By Jiayu Yang
Though you may not have heard of wax worms (also known as the greater wax moth or Galleria Mellonella), these creatures have found their way into our everyday lives. Wax worms are usually seen as parasites that damage bee colonies by spinning webs, consuming beeswax, and spoiling honey. Recently, these parasites have been re-evaluated and utilized as organisms for immunological experimentation and biodegrading plastic waste. In addition, they’ve started being sold as fatty pet treats. Natural beehives are no longer the main hosts of wax worms. Today, they are found in dedicated artificial habitats, such as jars, trays, or cups designed for their growth in laboratories, farms, and domestic spaces.
These artificial habitats, at the center of human-waxworm interactions, are the focus of my project. As a Graduate Extern at the Loretta C. Duckworth Scholars Studio and a Ph.D. candidate in the Documentary Arts and Visual Research Program in the Film and Media Arts Department, I’m working with 3D modeling and Virtual Reality (VR) to create an immersive archive of artificial habitats that host wax worms.
Traditionally, documentaries reveal realities beyond the viewer’s reach. Continuing this documentary pursuit, my project uses 3D and VR technologies to capture more-than-human reality, with attention to the living experience of the space within artificial habitats. Exploring the technologies’ unique capacity to simulate a wax worm’s experience of space at an impossible scale, this project hopes to reframe wax worms as active agents in an ecology and cultivate greater sensitivity to the interconnections between humans and the more-than-human species.
Artificial Habitats and Parasites
Coming from a family that rears and sells wax worms for pet feed and lab use in South China, I have seen my family constantly update artificial habitats to maintain healthy ecologies for the wax worms. According to entomologists, wax worms prefer dark spaces and spin webs that tangle with their frass (insect poop) to block detection and prepare for pupation (Paddock, 1918; Marwaha, 2023). While these webs are essential for the worms to create a habitable hive, the webbed artificial habitats, often less ventilated than beehives, are at increased risk of mold and mites.
To rear wax worms for human use, these artificial habitats must be similar enough to beehives for the worms to inhabit and parasitize. Yet they also have to act not exactly like hives, so the worms are contained and accessible. This prompted me to research various designs of wax worm artificial habitats and experiment with them to see how these insects navigate the ecological nuances between the hive, the worms, the mold, and the mites.
One clever design is the “Cage,” made in 1961 for laboratory rearing (Fig.1).
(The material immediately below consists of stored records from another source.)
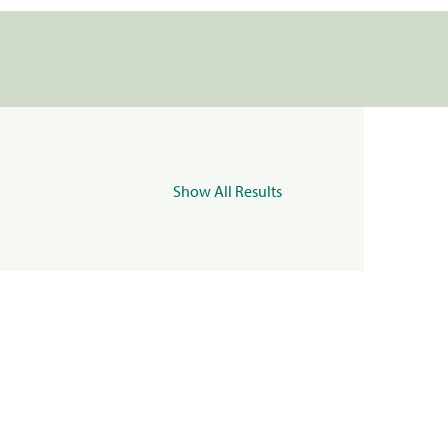
Show All Results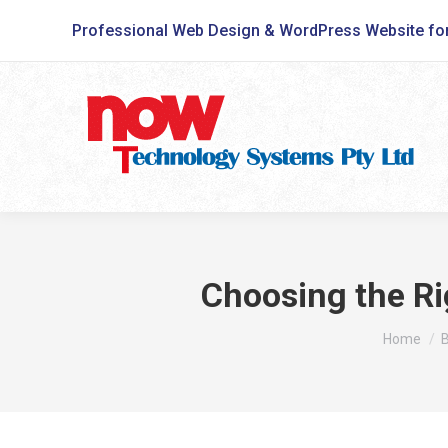
Professional Web Design & WordPress Website fo
Choosing the Ri
You are h
Home
B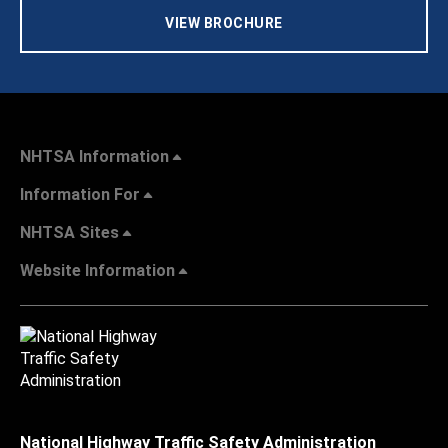
VIEW BROCHURE
NHTSA Information
Information For
NHTSA Sites
Website Information
National Highway Traffic Safety Administration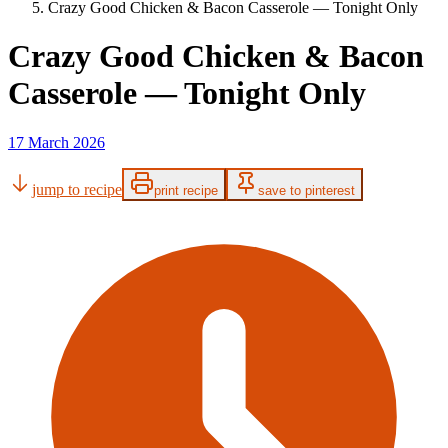
Crazy Good Chicken & Bacon Casserole — Tonight Only
Crazy Good Chicken & Bacon
Casserole — Tonight Only
17 March 2026
jump to recipe
print recipe
save to pinterest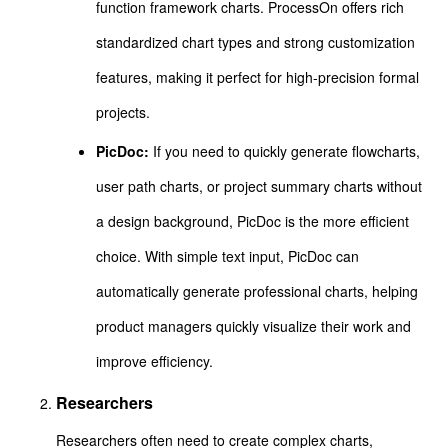
function framework charts. ProcessOn offers rich
standardized chart types and strong customization
features, making it perfect for high-precision formal
projects.
PicDoc:
If you need to quickly generate flowcharts,
user path charts, or project summary charts without
a design background, PicDoc is the more efficient
choice. With simple text input, PicDoc can
automatically generate professional charts, helping
product managers quickly visualize their work and
improve efficiency.
Researchers
Researchers often need to create complex charts,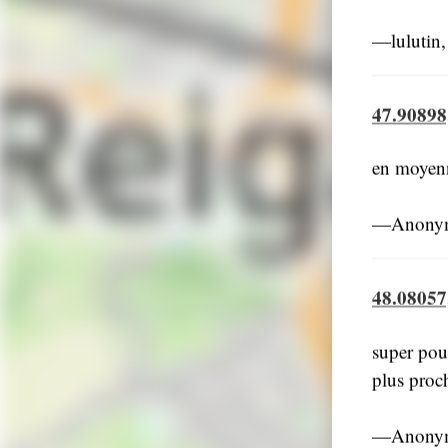
―lulutin,
47.90898
en moyenne
―Anonym
48.08057
super pour
plus proc
―Anonym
In the cage, a copper screen is added in the middle of a glass globe to simulate a hive, so the wax worms can wander and spin webs onto the screen, instead of into the depth of the molded mix of food and their frass at the bottom. Similarly, there are other alternatives for domestic rearing, such as tinkering with materials like sauce cups, mason jars, newspapers, and egg cartons.
So far, despite various attempts, there are still ample chances of uncontrolled factors making their way into these habitats, causing havoc. The dynamic interplay between containment and contamination shows that there is a vast ecology beyond the one-directional parasitic relation. Then, these artificial habitats should be viewed not simply as objects, but as a topography of webbed relations.
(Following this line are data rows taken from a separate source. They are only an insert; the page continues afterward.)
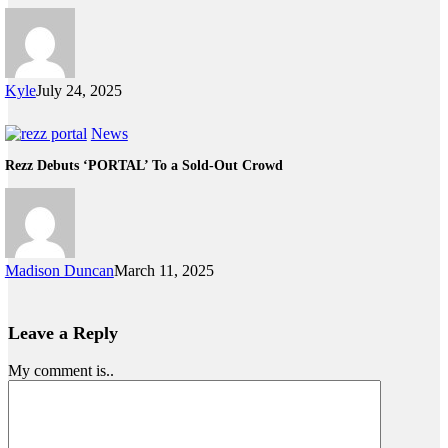
Kyle
July 24, 2025
News
Rezz Debuts ‘PORTAL’ To a Sold-Out Crowd
Madison Duncan
March 11, 2025
Leave a Reply
My comment is..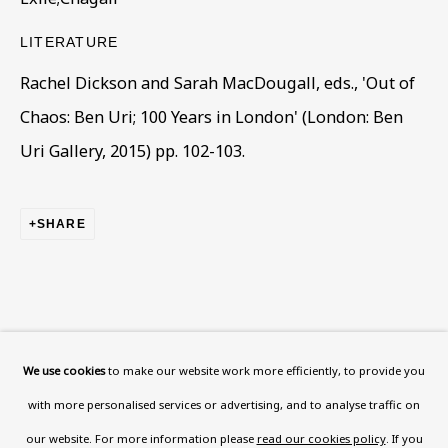
This website uses cookies to improve your experience. If you
LITERATURE
are not happy with this, you can opt-out below.
Rachel Dickson and Sarah MacDougall, eds., 'Out of
Read More
Chaos: Ben Uri; 100 Years in London' (London: Ben
Uri Gallery, 2015) pp. 102-103.
VISIT US
108a Boundary Road, St John’s
SHARE
Wood, London, NW8 0RH
Now open Wednesday to Friday 10 am - 5.30 pm
Please check the dates on
What's on
.
admin@benuri.org
We use cookies
to make our website work more efficiently, to provide you
with more personalised services or advertising, and to analyse traffic on
our website. For more information please
read our cookies policy
. If you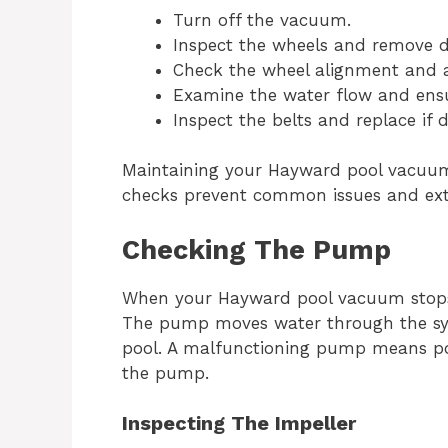
Turn off the vacuum.
Inspect the wheels and remove d
Check the wheel alignment and ad
Examine the water flow and ensur
Inspect the belts and replace if
Maintaining your Hayward pool vacuum 
checks prevent common issues and ext
Checking The Pump
When your Hayward pool vacuum stops 
The pump moves water through the sys
pool. A malfunctioning pump means poo
the pump.
Inspecting The Impeller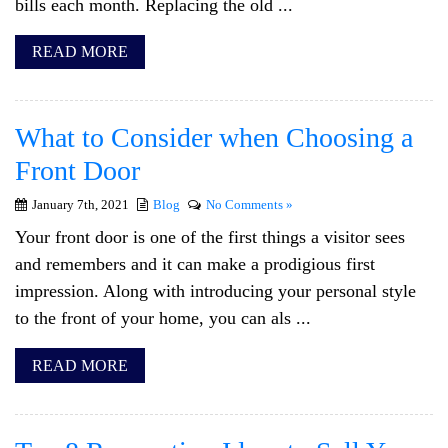
bills each month. Replacing the old ...
READ MORE
What to Consider when Choosing a
Front Door
January 7th, 2021
Blog
No Comments »
Your front door is one of the first things a visitor sees
and remembers and it can make a prodigious first
impression. Along with introducing your personal style
to the front of your home, you can als ...
READ MORE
Photogrammetry, Particles, and VR Immersions
This project aims to make these webbed relations palpable by replicating and modifying various artificial habitats in three-dimensional digital space. In parallel with building the structures in real life, I am working with photogrammetry and the 3D-modeling platform, Unity, to render the interior of the habitats experienceable in an immersive Virtual Reality (VR) environment.
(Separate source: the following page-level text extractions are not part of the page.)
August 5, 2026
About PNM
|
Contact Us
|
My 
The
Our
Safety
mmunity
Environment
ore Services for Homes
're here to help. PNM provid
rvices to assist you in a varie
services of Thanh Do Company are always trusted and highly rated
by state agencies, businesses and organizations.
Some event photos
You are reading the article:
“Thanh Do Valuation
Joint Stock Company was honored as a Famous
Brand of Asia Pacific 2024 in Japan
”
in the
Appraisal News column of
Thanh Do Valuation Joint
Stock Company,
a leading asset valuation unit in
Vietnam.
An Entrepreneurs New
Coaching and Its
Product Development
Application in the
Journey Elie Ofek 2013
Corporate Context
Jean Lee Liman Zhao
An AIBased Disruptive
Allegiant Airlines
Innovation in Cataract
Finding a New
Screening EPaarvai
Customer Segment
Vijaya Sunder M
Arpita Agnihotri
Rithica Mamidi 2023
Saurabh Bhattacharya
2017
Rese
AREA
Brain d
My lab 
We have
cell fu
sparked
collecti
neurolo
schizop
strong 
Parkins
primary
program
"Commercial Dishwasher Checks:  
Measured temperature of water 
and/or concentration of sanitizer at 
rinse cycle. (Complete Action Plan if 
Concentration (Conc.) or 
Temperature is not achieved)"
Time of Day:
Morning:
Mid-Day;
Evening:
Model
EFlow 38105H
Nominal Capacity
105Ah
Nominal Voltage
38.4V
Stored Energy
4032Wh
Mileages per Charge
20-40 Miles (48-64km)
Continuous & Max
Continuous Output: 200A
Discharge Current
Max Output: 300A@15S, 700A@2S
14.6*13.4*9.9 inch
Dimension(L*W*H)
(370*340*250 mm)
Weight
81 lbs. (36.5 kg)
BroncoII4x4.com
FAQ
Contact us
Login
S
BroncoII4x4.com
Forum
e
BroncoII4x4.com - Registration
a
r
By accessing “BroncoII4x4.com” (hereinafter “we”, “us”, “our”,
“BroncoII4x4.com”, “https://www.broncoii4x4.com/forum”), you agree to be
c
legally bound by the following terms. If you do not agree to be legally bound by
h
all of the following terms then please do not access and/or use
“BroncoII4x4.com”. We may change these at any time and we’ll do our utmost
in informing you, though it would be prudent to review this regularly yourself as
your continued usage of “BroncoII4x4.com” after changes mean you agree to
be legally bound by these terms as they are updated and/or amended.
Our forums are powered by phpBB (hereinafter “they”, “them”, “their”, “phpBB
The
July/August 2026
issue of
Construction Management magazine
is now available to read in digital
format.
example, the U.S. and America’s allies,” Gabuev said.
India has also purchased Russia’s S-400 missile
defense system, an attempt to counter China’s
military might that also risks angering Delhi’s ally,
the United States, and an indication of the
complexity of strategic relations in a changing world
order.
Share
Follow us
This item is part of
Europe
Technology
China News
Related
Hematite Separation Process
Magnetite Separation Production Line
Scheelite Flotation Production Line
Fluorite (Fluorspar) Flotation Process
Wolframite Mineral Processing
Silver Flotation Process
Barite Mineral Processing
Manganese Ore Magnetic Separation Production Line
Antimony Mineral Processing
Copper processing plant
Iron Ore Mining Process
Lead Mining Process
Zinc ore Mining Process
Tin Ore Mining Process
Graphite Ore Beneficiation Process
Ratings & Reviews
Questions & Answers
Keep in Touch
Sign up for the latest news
Using photogrammetry (a method for capturing realistic 3D representations of physical space), I aim to reconstruct 3D models of wax worm habitats using photographs of the physical objects taken from every angle. I will generate multiple models of the habitats throughout the life cycles of the worms living in these habitats. Showcased sequentially, the 3D models become a spatiotemporal representation of wax worms’ life cycles, entangled with human designs. Below (fig. 2 and 3) are examples of the 3D models I have created using photogrammetry and Agisoft Metashape.
Fig. 3 (on the right) An ice cream box filled with oatmeal to rear wax worms at home.
However, these models face limitations when it comes to modeling transparent objects or enclosed miniature interiors, as the space or surfaces are partially unreadable by a camera or scanner (fig. 4).
My next step, then, is to work with the limits of photogrammetry and build the miniature interior space in the 3D platform, Unity. Working with Unity’s VFX Graph, I am to visualize the interior space as dynamic particles and trails that simulate the webs tangling with the frass. These webs are indicators of the liveliness of wax worms, but also threats to the artificially designed visibility and cleanliness.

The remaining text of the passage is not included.